Le plan de Bekaert boudé par le marché, les analystes mitigés

Le plan de restructuration de Bekaert menaçant 281 emplois en Belgique n’a convaincu, ni le marché, ni les analystes. Le titre perdait 4% en fin de matinée.

La Bourse se montre parfois très cynique et accueille souvent des annonces de réductions d’effectifs avec une certaine satisfaction qui peut paraître malsaine. Mais, qu’on le veuille ou non, c’est la logique des marchés : moins de coûts signifient plus de bénéfices à partager sous forme de dividendes.

Rien de tel ce matin avec l’annonce par Bekaert d’un plan de restructuration visant la Belgique. L’action reculait de 4,1% à 20,68 euros en fin de matinée. De leur côté, les analystes n’ont guère modifié leurs points de vue sur la valeur.
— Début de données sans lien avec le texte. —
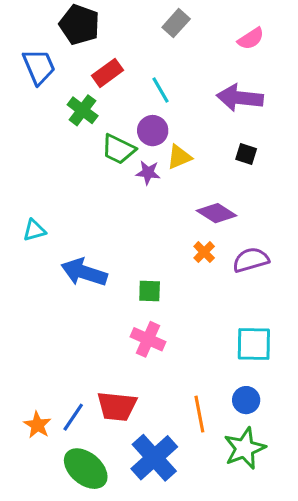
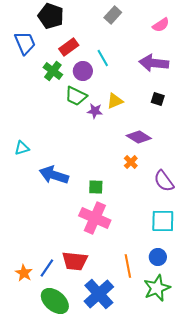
purple circle: (153, 131) -> (83, 71), moved
purple semicircle: (251, 260) -> (164, 181), moved, turned -110
pink cross: (148, 339) -> (95, 218), size x1.4

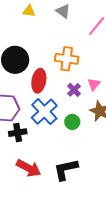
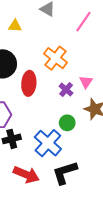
yellow triangle: (29, 11) -> (15, 26), moved
orange cross: (67, 59) -> (56, 58), turned 35
blue cross: (44, 112) -> (48, 143), moved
Ce plan qui menace 281 emplois comprend trois volets: des délocalisations d’activités, la fermeture de l’usine Dramix située à Moen et la réduction des fonctions administratives et de support.

Objectif de 7%

Bekaert ne donne aucun chiffre sur cette restructuration. «Toutes choses restant égales par ailleurs, nous estimons que ces mesures devraient avoir un impact positif de 20 millions d’euros sur les coûts» estime Stefaan Genoe de Degroof Petercam («conserver»; 24 euros). Il table donc sur un Ebit (résultat d’exploitation) de 238 millions d’euros en 2019 et de 305 millions en 2020 (marge de 6,8%).

«A la lecture du communiqué de presse, nous pensons que des mesures additionnelles seront prises en dehors de la Belgique» ajoute l’analyste qui ne voit actuellement pas d’amélioration du momentum pour les bénéfices du groupe.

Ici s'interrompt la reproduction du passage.